◆ **Problem requirements**: The word "connector" marks the lines to find; copy every such line from the data below.

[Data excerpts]
__________________________________________________

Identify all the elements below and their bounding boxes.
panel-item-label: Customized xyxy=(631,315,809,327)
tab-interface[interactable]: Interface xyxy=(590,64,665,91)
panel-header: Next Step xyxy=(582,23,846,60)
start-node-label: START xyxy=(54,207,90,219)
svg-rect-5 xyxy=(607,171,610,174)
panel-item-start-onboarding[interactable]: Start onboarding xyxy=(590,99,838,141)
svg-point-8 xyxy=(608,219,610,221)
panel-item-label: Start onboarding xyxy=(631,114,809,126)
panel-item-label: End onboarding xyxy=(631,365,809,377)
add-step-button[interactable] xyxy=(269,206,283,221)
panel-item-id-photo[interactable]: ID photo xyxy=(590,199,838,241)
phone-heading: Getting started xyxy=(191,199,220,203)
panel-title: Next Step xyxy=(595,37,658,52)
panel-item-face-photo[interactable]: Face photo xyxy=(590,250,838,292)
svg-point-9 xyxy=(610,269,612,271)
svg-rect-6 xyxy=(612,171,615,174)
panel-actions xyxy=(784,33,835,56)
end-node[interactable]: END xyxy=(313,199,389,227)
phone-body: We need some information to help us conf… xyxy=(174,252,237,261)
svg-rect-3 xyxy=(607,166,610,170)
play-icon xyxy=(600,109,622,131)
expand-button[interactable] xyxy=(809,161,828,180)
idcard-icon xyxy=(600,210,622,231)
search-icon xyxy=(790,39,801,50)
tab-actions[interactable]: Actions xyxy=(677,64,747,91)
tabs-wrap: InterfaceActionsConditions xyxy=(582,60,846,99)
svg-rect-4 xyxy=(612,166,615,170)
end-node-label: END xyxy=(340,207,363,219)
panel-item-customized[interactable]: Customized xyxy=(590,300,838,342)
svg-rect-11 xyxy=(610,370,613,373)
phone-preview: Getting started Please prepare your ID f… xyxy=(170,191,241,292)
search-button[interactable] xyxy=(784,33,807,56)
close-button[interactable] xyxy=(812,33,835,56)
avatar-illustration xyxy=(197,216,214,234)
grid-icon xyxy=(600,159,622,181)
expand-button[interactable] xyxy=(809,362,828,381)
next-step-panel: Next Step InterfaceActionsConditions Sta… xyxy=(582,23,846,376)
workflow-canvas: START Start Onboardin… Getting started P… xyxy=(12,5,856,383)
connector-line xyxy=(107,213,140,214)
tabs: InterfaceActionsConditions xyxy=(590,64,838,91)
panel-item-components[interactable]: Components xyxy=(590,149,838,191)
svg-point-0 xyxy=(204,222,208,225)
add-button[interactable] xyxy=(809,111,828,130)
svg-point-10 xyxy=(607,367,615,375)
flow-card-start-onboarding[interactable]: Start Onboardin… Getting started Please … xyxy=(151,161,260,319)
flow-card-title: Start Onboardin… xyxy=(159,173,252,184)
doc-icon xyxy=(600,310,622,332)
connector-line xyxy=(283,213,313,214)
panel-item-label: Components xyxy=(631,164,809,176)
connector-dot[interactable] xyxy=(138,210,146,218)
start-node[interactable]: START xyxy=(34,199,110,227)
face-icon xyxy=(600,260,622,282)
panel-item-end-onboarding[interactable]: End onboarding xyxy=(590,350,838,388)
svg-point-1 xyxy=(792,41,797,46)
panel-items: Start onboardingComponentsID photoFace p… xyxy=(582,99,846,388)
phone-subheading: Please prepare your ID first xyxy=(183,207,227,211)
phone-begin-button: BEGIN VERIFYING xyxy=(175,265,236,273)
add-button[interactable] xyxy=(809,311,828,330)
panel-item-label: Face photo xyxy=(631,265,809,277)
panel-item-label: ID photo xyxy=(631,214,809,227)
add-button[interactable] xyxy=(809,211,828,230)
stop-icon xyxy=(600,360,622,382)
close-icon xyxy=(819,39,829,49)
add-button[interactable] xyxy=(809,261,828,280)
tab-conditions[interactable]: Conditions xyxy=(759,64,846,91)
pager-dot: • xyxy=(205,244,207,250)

__________________________________________________

◆ **Task result**:
connector-line xyxy=(107,213,140,214)
connector-line xyxy=(283,213,313,214)
connector-dot[interactable] xyxy=(138,210,146,218)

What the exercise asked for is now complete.